[ty] Create a specialization from a constraint set #21414

dcreager · 2025-11-12T21:06:18Z

This patch lets us create specializations from a constraint set. The constraint encodes the restrictions on which types each typevar can specialize to. Given a generic context and a constraint set, we iterate through all of the generic context's typevars. For each typevar, we abstract the constraint set so that it only mentions the typevar in question (propagating derived facts if needed). We then find the "best representative type" for the typevar given the abstracted constraint set.

When considering the BDD structure of the abstracted constraint set, each path from the BDD root to the true terminal represents one way that the constraint set can be satisfied. (This is also one of the clauses in the DNF representation of the constraint set's boolean formula.) Each of those paths is the conjunction of the individual constraints of each internal node that we traverse as we walk that path, giving a single lower/upper bound for the path. We use the upper bound as the "best" (i.e. "closest to object") type for that path.

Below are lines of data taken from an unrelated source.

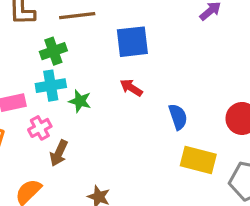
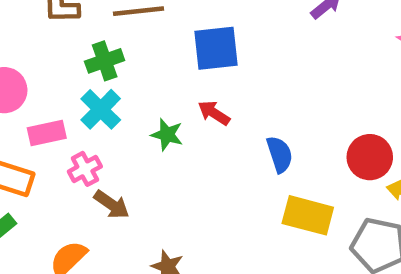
cyan cross: (51, 86) -> (101, 109), turned -36
green star: (80, 101) -> (167, 135), moved
brown arrow: (59, 153) -> (112, 205), turned -80

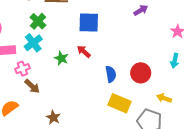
green cross: (105, 61) -> (38, 21), turned -35
red circle: (370, 157) -> (141, 73), moved

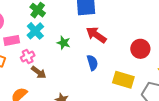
red arrow: (84, 51) -> (96, 35), moved, size x1.5
blue semicircle: (111, 74) -> (92, 63), moved

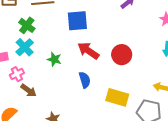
red circle: (140, 49) -> (122, 55), moved

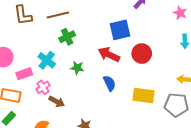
blue square: (77, 21) -> (120, 30), moved
green cross: (27, 25) -> (67, 37), moved, turned 35

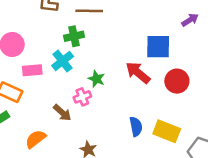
green cross: (67, 37) -> (74, 36), moved
blue semicircle: (109, 83) -> (136, 127), moved
pink cross: (43, 87) -> (82, 97), moved

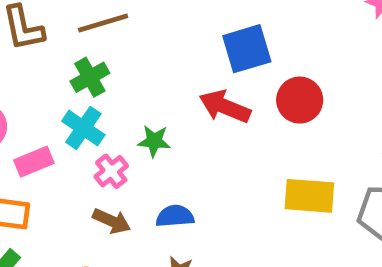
pink cross: (82, 97) -> (111, 171), moved
blue semicircle: (136, 127) -> (175, 216), moved, turned -66

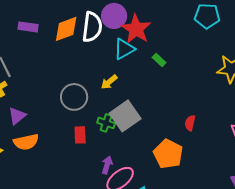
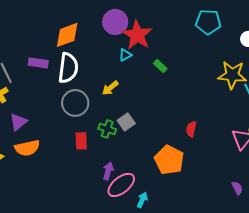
purple rectangle: (28, 27) -> (38, 63), moved
white semicircle: (92, 27) -> (68, 68), moved
cyan triangle: (124, 49) -> (125, 55), size x0.6
gray square: (125, 116) -> (126, 122), size x0.6

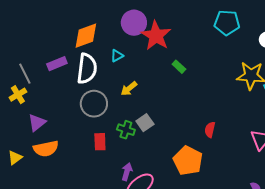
cyan triangle: (125, 55) -> (117, 56), moved
purple rectangle: (38, 63) -> (57, 64), turned -30

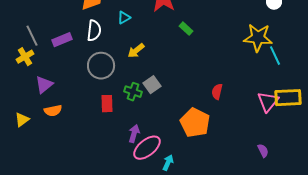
purple rectangle: (57, 64) -> (62, 40), moved
white semicircle: (87, 69) -> (94, 31), size x0.7
orange semicircle: (46, 149) -> (53, 111), size x0.7

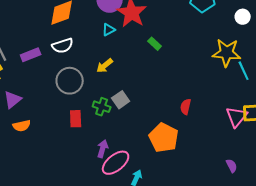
cyan triangle: (124, 18) -> (109, 30), moved
white semicircle: (94, 31) -> (63, 46), turned 65

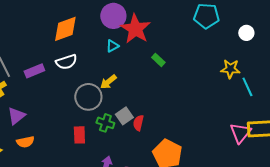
yellow star: (227, 53) -> (230, 69), size x0.7
gray circle: (70, 81) -> (88, 97), moved
red semicircle: (186, 107) -> (138, 123), moved

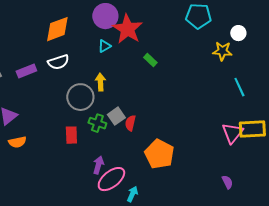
yellow star: (230, 69) -> (222, 51), moved
yellow arrow: (108, 82) -> (100, 82), turned 126

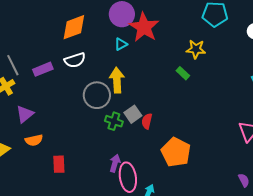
yellow star: (222, 51) -> (196, 49), moved
green rectangle: (150, 60) -> (183, 73), moved
yellow arrow: (100, 82) -> (117, 80), size x1.4
red rectangle: (71, 135) -> (59, 164), moved
pink ellipse: (111, 179) -> (128, 177), turned -60

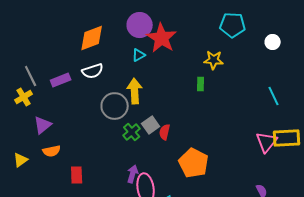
green rectangle: (183, 73) -> (201, 84), turned 48
green cross: (114, 121) -> (132, 132), turned 30

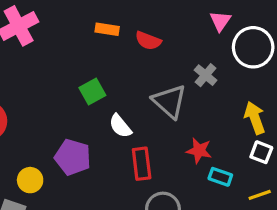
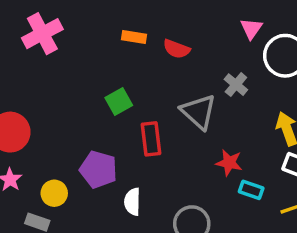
white semicircle: (120, 126) -> (132, 202), moved, turned 40
red rectangle: (142, 164) -> (151, 139), moved

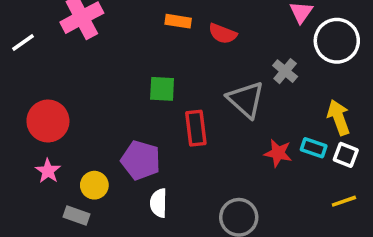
green square: (119, 102) -> (162, 89), turned 32
cyan rectangle: (251, 190) -> (314, 148), moved
white semicircle: (132, 202) -> (159, 203), moved

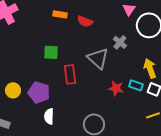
yellow circle: (94, 185) -> (13, 90), moved

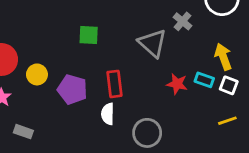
red rectangle: (70, 74) -> (114, 84), moved
yellow circle: (13, 90) -> (37, 74), moved
white semicircle: (49, 116) -> (108, 114), moved

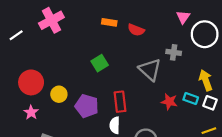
gray cross: (182, 21) -> (174, 52), turned -32
green square: (89, 35) -> (100, 63), turned -35

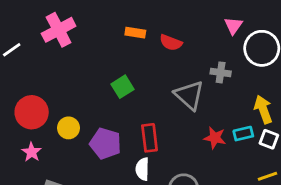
cyan rectangle: (191, 98) -> (243, 134), turned -32

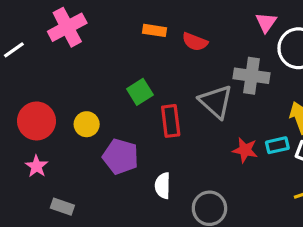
gray cross: (221, 72) -> (251, 76), size x1.5
yellow circle: (69, 128) -> (87, 124), moved
red rectangle: (150, 138) -> (171, 121), moved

If there are multiple paths in the BDD, they technically represent independent possible specializations. If there's a single specialization that satisfies all of them, we will return that as the specialization. If not, then the constraint set is ambiguous. (This happens most often with constrained typevars.) We could in the future turn each of the paths into separate specializations, but it's not clear what we would do with that, so instead we just report the ambiguity as a specialization failure.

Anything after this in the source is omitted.